昭和47年(1972年)2月19日に、長野県軽井沢の保養所『あさま山荘』で発生した、連合赤軍のメンバーによる立てこもり事件。
がけ地に立つあさま山荘は、守るに易く、攻めるに困難な構造。加えて、零下15度にもなる猛烈な寒さが、包囲を長引かせることになった。また、人質の人命が最優先された結果、作戦の進行は慎重に慎重を期すことになった。
2月28日に解決するまで、10日間、約219時間にわたり、管理人の妻を人質に立てこもった。死者3名(うち民間人1名)、27人が重軽傷を負った。

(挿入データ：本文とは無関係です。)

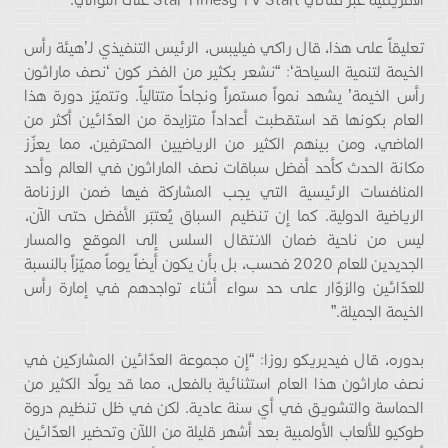
تعليقاً على هذا، قال راكي فيليبس، الرئيس التنفيذي لـ’هيئة رأس
الخيمة لتنمية السياحة‘: “نشعر بكثير من الفخر كون ‘نصف ماراثون
رأس الخيمة’ يشهد نمواً مستمراً ونجاحاً متتالياً. وتتميّز دورة هذا
العام بكونها قد استقطبت أعداداً متزايدة من العدّائين أكثر من
الماضي، ومن بينهم الكثير من الرياضيين المحترفين، مما يعزّز
مكانة الحدث كأحد أفضل سباقات نصف الماراثون في العالم وأحد
المنافسات الرئيسية التي يجب المشاركة فيها ضمن الرزنامة
الرياضية الدولية. كما إن تنظيم السباق يُعتبَر الأفضل حتى الآن،
ليس من ناحية ضمان الانتقال السلس إلى الموقع والمسار
الجديدين للعام 2020 فحسب، بل بأن يكون أيضاً يوماً مميّزاً بالنسبة
للعدّائين والزوّار على حد سواء أثناء تواجدهم في إمارة رأس
الخيمة الجميلة.”
بدوره، قال فيديريكو روزا: “إن مجموعة العدّائين المشاركين في
نصف ماراثون هذا العام استثنائية بالفعل، مما قد يولّد الكثير من
الحماسة والتشويق في أي سنة عادية. لكن في ظل تنظيم دروة
طوكيو للألعاب الأولمبية بعد أشهر قليلة من اللآن وتحضير العدّائين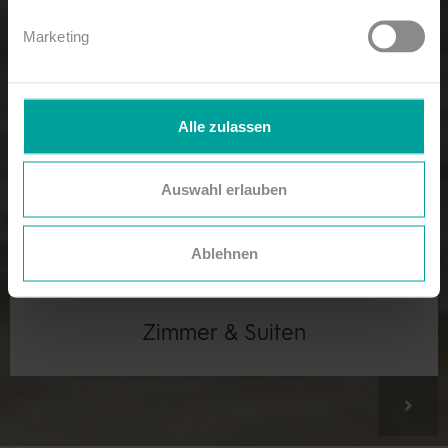
Marketing
Alle zulassen
Auswahl erlauben
Ablehnen
Zimmer & Suiten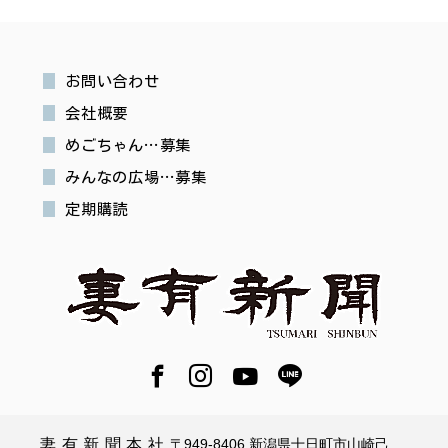
お問い合わせ
会社概要
めごちゃん…募集
みんなの広場…募集
定期購読
妻有新聞本社
〒949-8406 新潟県十日町市山崎己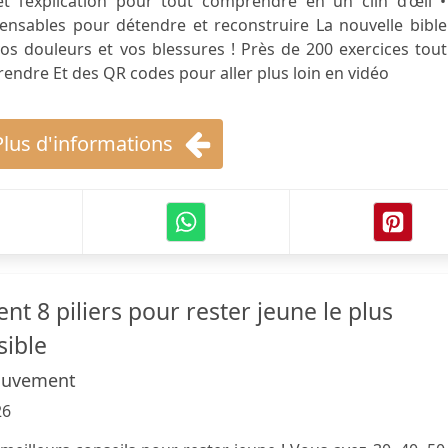
et l’explication pour tout comprendre en un clin d’œil •
pensables pour détendre et reconstruire La nouvelle bibl
os douleurs et vos blessures ! Près de 200 exercices tou
endre Et des QR codes pour aller plus loin en vidéo
Plus d'informations
 8 piliers pour rester jeune le plus
sible
ouvement
26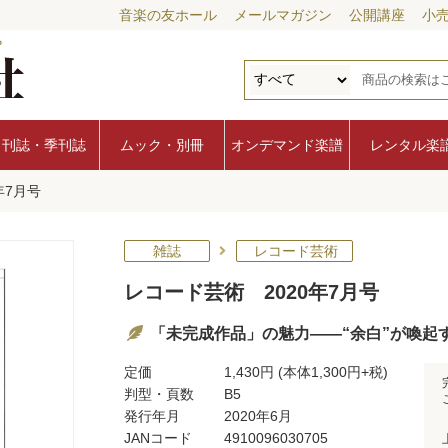
音楽の友ホール
メールマガジン
公開講座
小
月刊誌・季刊誌
ムック・別冊
オンデマンド楽譜
レンタル楽
年7月号
雑誌
レコード芸術
レコード芸術 2020年7月号
「未完成作品」の魅力――“余白”が喚起
定価
1,430円
(本体1,300円+税)
判型・頁数
B5
発行年月
2020年6月
JANコード
4910096030705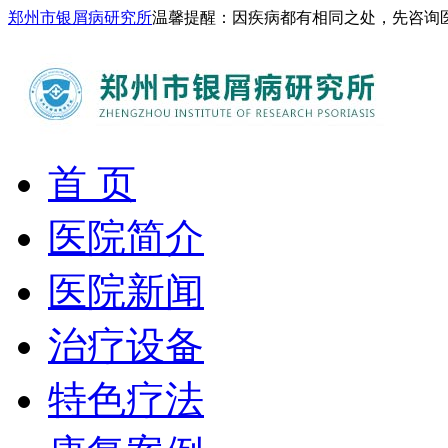
郑州市银屑病研究所
温馨提醒：因疾病都有相同之处，先咨询
首 页
医院简介
医院新闻
治疗设备
特色疗法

犯人側からは散発的な銃撃。警察側からはメガホンによる投降の呼びかけ、家族による説得、催涙ガス弾や放水などが作戦として行われ、10日目には鉄球による山荘の破壊が行われた。その模様はTVで生中継され、テレビ放送史上最高の視聴率(NHKで89.7%)を記録した。

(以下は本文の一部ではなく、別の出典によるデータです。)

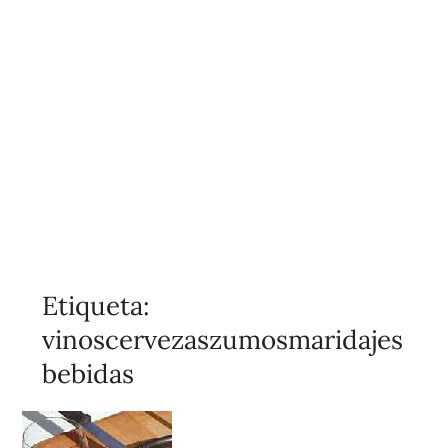
Etiqueta:
vinoscervezaszumosmaridajes
bebidas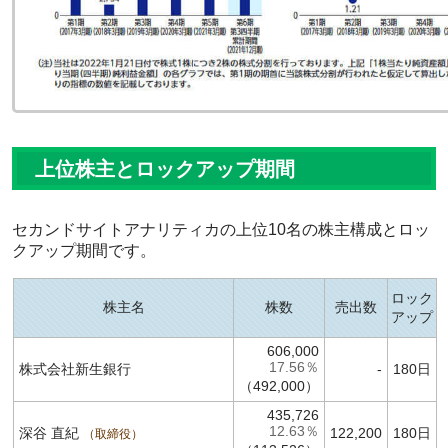
上位株主とロックアップ期間
セカンドサイトアナリティカの上位10名の株主構成とロッ
クアップ期間です。
ロック
株主名
株数
売出数
アップ
606,000
17.56％
株式会社新生銀行
-
180日
（492,000）
435,726
12.63％
深谷 直紀
122,200
180日
取締役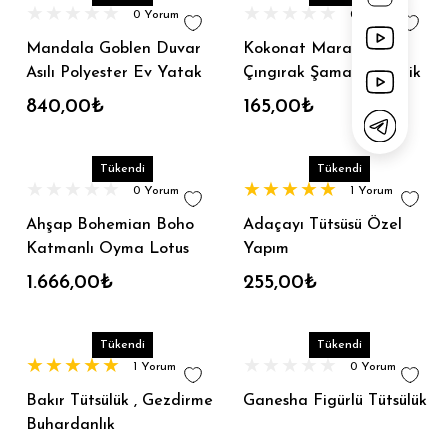
0 Yorum
0 Yorum
Mandala Goblen Duvar
Kokonat Marakas /
Asılı Polyester Ev Yatak
Çıngırak Şamanik Müzik
Odası Dekoru 150x150CM
Enstrumanı
840,00₺
165,00₺
Tükendi
Tükendi
0 Yorum
1 Yorum
Ahşap Bohemian Boho
Adaçayı Tütsüsü Özel
Katmanlı Oyma Lotus
Yapım
Çiçeği ile Mandala Duvar
1.666,00₺
255,00₺
Süsü
Tükendi
Tükendi
1 Yorum
0 Yorum
Bakır Tütsülük , Gezdirme
Ganesha Figürlü Tütsülük
Buhardanlık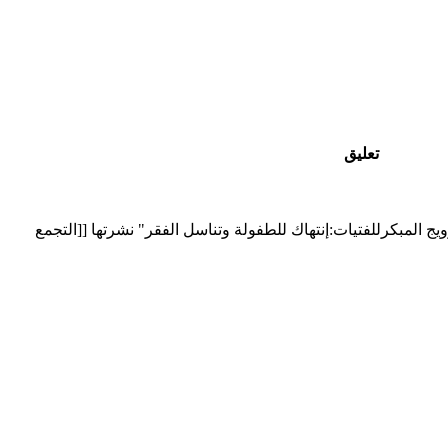
تعليق
ويج المبكرللفتيات:إنتهاك للطفولة وتناسل الفقر" نشرتها [[التجمع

全共闘による大学闘争敗北後、一般の学生たちは政治運動から離れていったが、一部のセクトは過激化し、武装闘争による革命を志向した。
その中心となった赤軍派は、70年3月よど号ハイジャック事件を引き起こし、71年3月にはパレスチナ闘争との連帯を求めるが、塩見孝也ら相次ぐ幹部やメンバーの逮捕で弱体化。そこで、山岳アジトや武器を確保していた、京浜安保共闘とともに武力革命を目指すことに合意。ふたつの組織の連合体として、71年12月20日ごろ、総勢29名からなる連合赤軍が結成された。

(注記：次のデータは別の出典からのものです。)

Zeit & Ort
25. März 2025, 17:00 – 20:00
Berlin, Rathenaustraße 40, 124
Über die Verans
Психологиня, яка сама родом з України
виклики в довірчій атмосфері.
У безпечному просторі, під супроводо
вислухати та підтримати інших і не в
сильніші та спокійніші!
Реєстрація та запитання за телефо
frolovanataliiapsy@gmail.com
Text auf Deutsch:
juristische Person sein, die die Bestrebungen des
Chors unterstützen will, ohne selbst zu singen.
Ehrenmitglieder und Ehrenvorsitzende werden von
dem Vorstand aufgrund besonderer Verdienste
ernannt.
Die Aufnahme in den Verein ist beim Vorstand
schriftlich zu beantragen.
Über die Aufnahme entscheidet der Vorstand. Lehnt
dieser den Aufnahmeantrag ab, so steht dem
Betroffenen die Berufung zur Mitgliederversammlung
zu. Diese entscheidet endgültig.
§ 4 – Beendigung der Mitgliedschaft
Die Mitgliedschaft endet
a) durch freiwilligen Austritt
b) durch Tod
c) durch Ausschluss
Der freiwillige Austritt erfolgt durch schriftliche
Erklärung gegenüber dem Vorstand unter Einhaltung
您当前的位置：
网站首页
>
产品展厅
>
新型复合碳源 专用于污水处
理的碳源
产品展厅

結成された連合赤軍は、群馬県榛名山中や妙義山などで訓練を続け、この間に『総括』と呼ばれるリンチが行われ、12人が惨殺された。総括を恐れたメンバー3人が逃走したことで、残りのメンバーが妙義山を経て、長野県側へ逃走。警察の検問などで、幹部の森恒夫や永田洋子らは逮捕されるが、散り散りになったメンバーの一部が、軽井沢の別荘地に逃げ込み、事件を引き起こした。